Анна уселась. Ариша тоже присела на гладкую, отполированную задами исполнителей скамью карильона, полуобернулась к подруге:
– Я тебе все объясню коротко и понятно. Вот, видишь, – это верхний ряд рычагов. Правда, на эскимо похожи? Над ним идет металлический ряд – это регуляторы длины троса. А внизу – педальный ряд, полторы октавы нижних колоколов.
– А эти похожи на сапожные колодки, – вставила Анна и смутилась, что глупость сморозила.
– Точно! – обрадовалась Ариша. – Я никак не могла вспомнить – что напоминают… Ну, слушай. Все настроено по гамме.

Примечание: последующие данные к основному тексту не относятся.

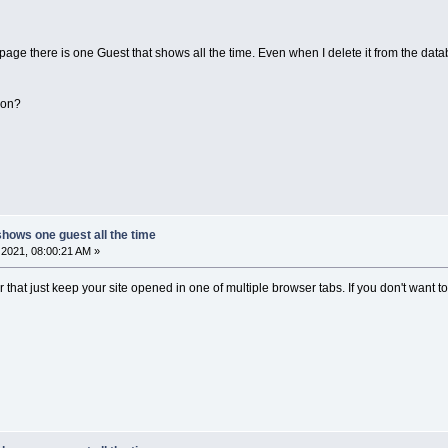
page there is one Guest that shows all the time. Even when I delete it from the databa
 on?
shows one guest all the time
2021, 08:00:21 AM »
or that just keep your site opened in one of multiple browser tabs. If you don't want to s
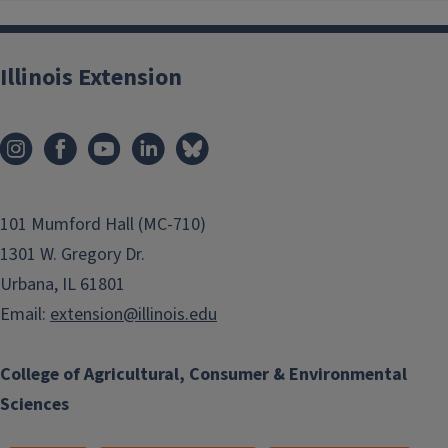
Illinois Extension
101 Mumford Hall (MC-710)
1301 W. Gregory Dr.
Urbana, IL 61801
Email:
extension@illinois.edu
College of Agricultural, Consumer & Environmental
Sciences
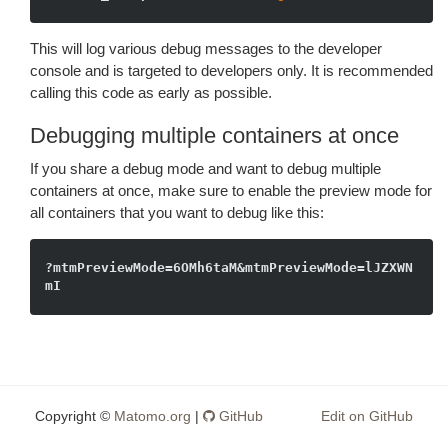
This will log various debug messages to the developer
console and is targeted to developers only. It is recommended
calling this code as early as possible.
Debugging multiple containers at once
If you share a debug mode and want to debug multiple
containers at once, make sure to enable the preview mode for
all containers that you want to debug like this:
?mtmPreviewMode=6OMh6taM&mtmPreviewMode=lJZXWN
Copyright ©
Matomo.org
|
GitHub
Edit on GitHub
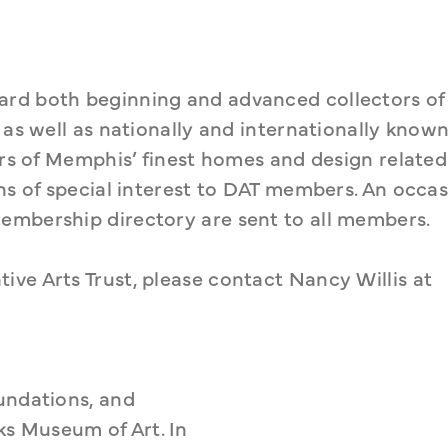
rd both beginning and advanced collectors of 
 as well as nationally and internationally known
urs of Memphis’ finest homes and design related 
ns of special interest to DAT members. An occasi
embership directory are sent to all members.
ve Arts Trust, please contact Nancy Willis at 
undations, and 
 Museum of Art. In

Всего сорок девять колоколов. Самый низкий – си-бемоль, колокол в девять тонн весу – представляешь, какое усилие нужно, чтобы он прозвучал?
– Ну, играй уже… – попросила Анна.
– А что тебе сыграть?
– Господи, ну почем же я знаю? Что-нибудь… грандиозное.
Ариша хмыкнула:
– Грандиозное!.. Ну хорошо. Слушай… Это «Менуэт и трио» для карильона. Написал мой учитель, Густав Неес… И даже посвятил мне.
Она отвернулась, подвигалась, деловито и основательно прилаживая ягодицы к прочности скамьи, – обживание плацдарма. На мгновение закинула голову, сжимая и разжимая растопыренные пальцы на коленях. Подняла руки…
Анна вздрогнула, отшатнулась, будто ее внезапно окликнули: одинокий горестный вопль разодрал тишину над университетским городком. Будто небо сотряслось от вызова, и Некто решил разметать облака, расчищая поле для битвы.
Медленными каменными шарами покатились гуды, нагоняя друг друга, с каждым накатом наращивая силу, ускоряя падение. И вот уже гремучий камнепад рокотал пудовыми глыбами. Гулкий боевой клич прорезал небо, клич безответный: это вызывали на битву противника, а тот все медлил…
И наконец отозвался!
Громоподобный каскад высоких колокольных голосов сотряс дощатую будку. Кто-то бил и бил в гигантский медный диск, созывая на битву свидетелей. Гул, топот ног, скрип колес и цокот небесной колесницы неслись поверх церковных сводов, рвались из колокольных арок, катились понад холмами, озерами, царили над всей окрестностью Вермонта…
Ознакомительная версия.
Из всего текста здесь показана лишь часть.